* [INSTRUCTIONS FOR THE TASK]: Each line from the one containing "The height and" to the end of the data must be copied exactly, the first and last included; no other lines and no pictures belong in the copy.

Stored dataset items:
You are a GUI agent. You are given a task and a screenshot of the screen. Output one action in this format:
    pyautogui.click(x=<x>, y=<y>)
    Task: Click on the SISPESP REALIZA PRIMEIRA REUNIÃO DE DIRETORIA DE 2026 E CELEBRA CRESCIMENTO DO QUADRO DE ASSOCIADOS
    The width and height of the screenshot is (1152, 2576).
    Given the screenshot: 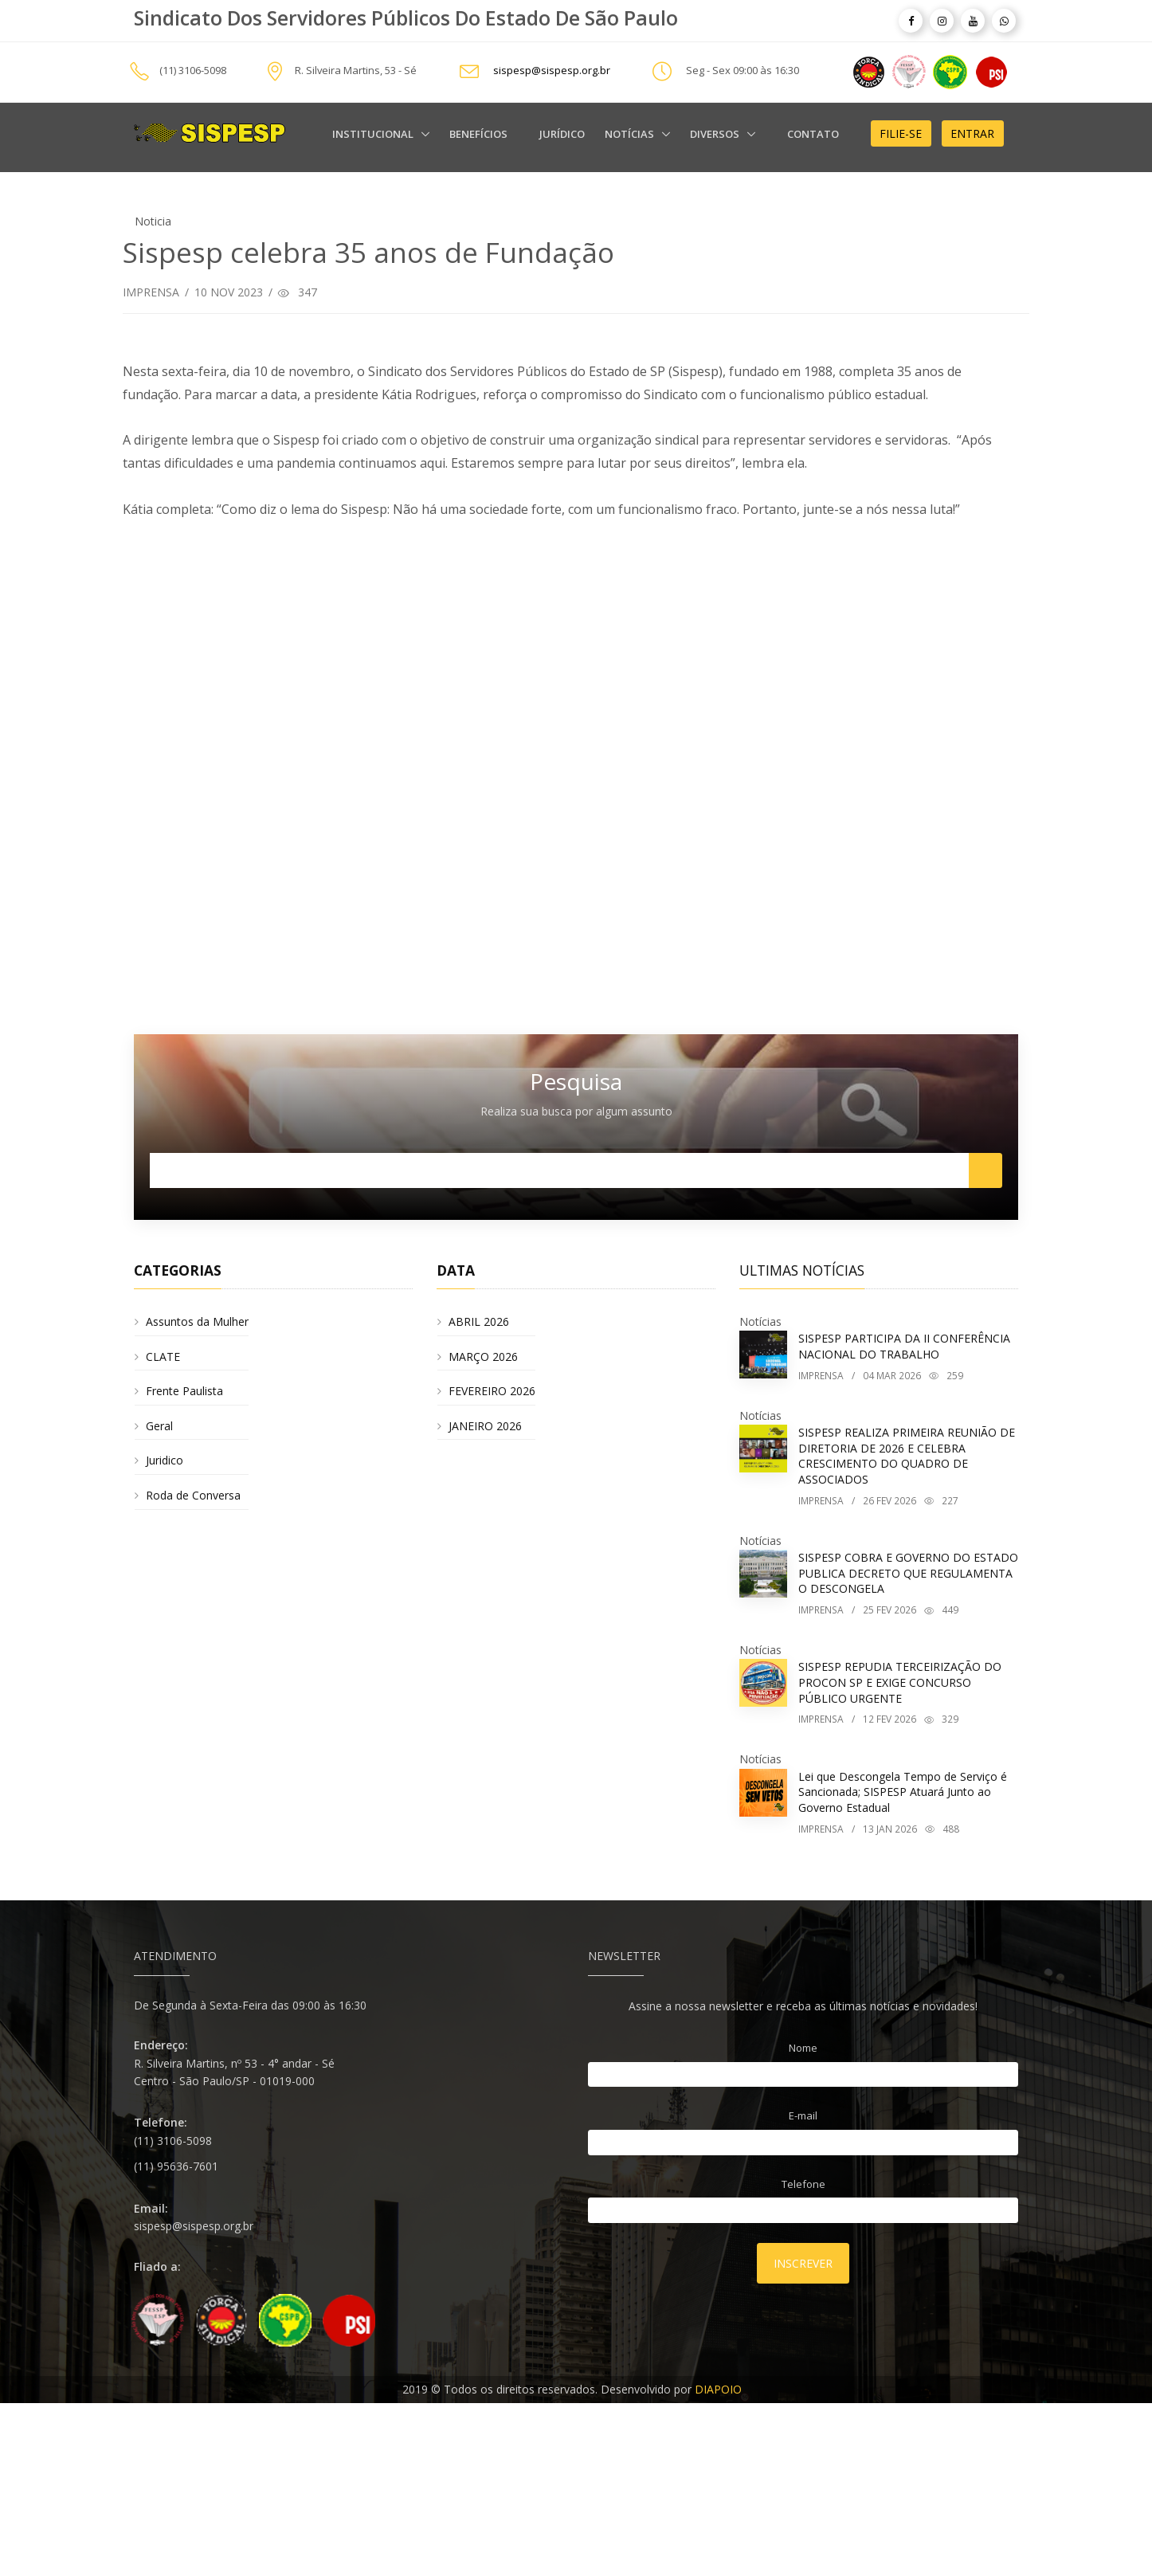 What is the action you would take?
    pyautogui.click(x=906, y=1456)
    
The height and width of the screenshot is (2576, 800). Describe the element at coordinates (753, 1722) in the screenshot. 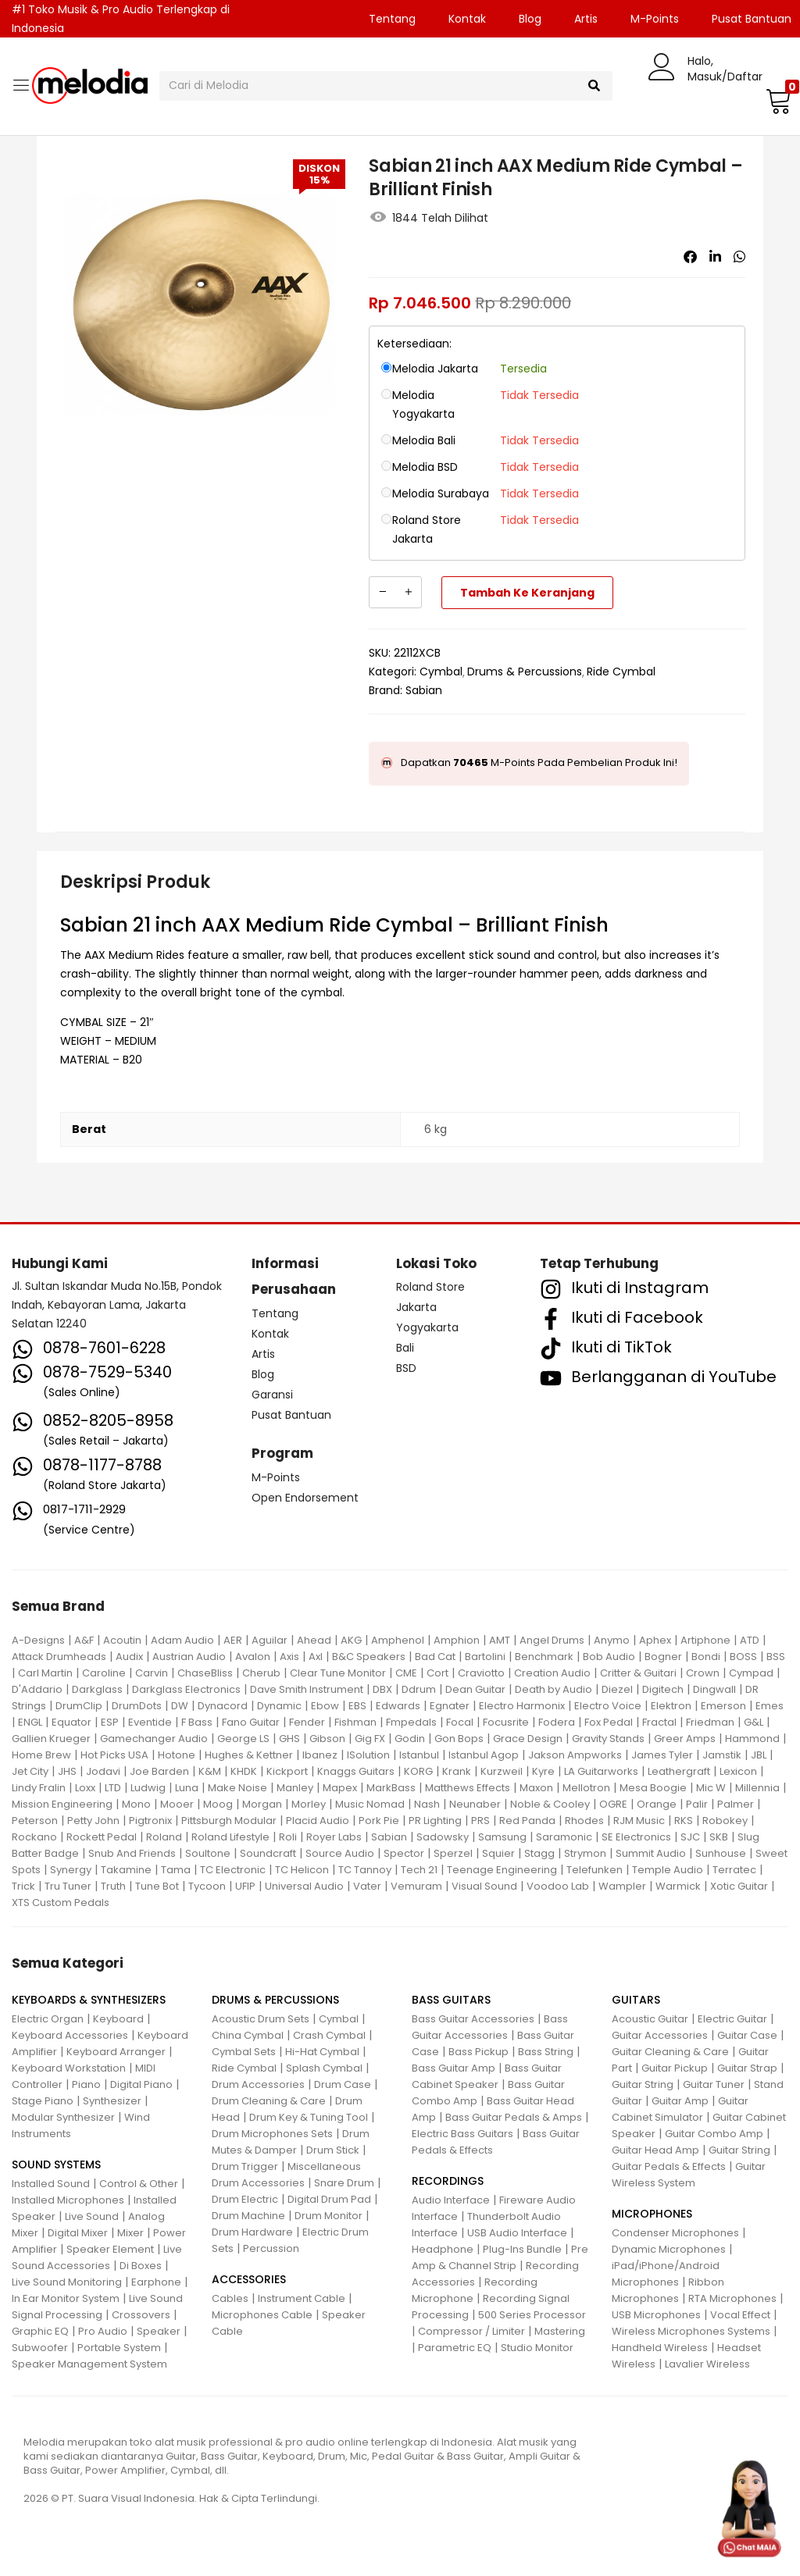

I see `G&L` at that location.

* [TASK SOLUTION]:
The height and width of the screenshot is (2576, 800). Describe the element at coordinates (753, 1722) in the screenshot. 

I see `G&L` at that location.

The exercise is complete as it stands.